The reply is to be the lines from the one with "17 mar 2015 à 02:19" through the last line of the records below, each retyped exactly, with pictures left out.

Dataset extract Block Start

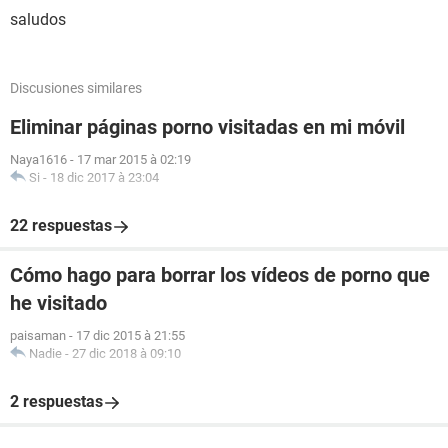
saludos
Discusiones similares
Eliminar páginas porno visitadas en mi móvil
Naya1616
-
17 mar 2015 à 02:19
Si
-
18 dic 2017 à 23:04
22 respuestas
Cómo hago para borrar los vídeos de porno que
he visitado
paisaman
-
17 dic 2015 à 21:55
Nadie
-
27 dic 2018 à 09:10
2 respuestas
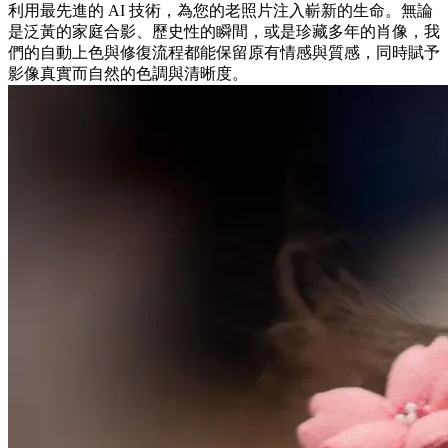
利用最先進的 AI 技術，為您的老照片注入嶄新的生命。無論
是泛黃的家庭合影、歷史性的瞬間，或是珍藏多年的肖像，我
們的自動上色與修復流程都能保留原有情感與質感，同時賦予
影像真實而自然的色調與清晰度。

Dataset extract Block End

Written answer:
17 mar 2015 à 02:19
Si
-
18 dic 2017 à 23:04
22 respuestas
Cómo hago para borrar los vídeos de porno que
he visitado
paisaman
-
17 dic 2015 à 21:55
Nadie
-
27 dic 2018 à 09:10
2 respuestas
利用最先進的 AI 技術，為您的老照片注入嶄新的生命。無論
是泛黃的家庭合影、歷史性的瞬間，或是珍藏多年的肖像，我
們的自動上色與修復流程都能保留原有情感與質感，同時賦予
影像真實而自然的色調與清晰度。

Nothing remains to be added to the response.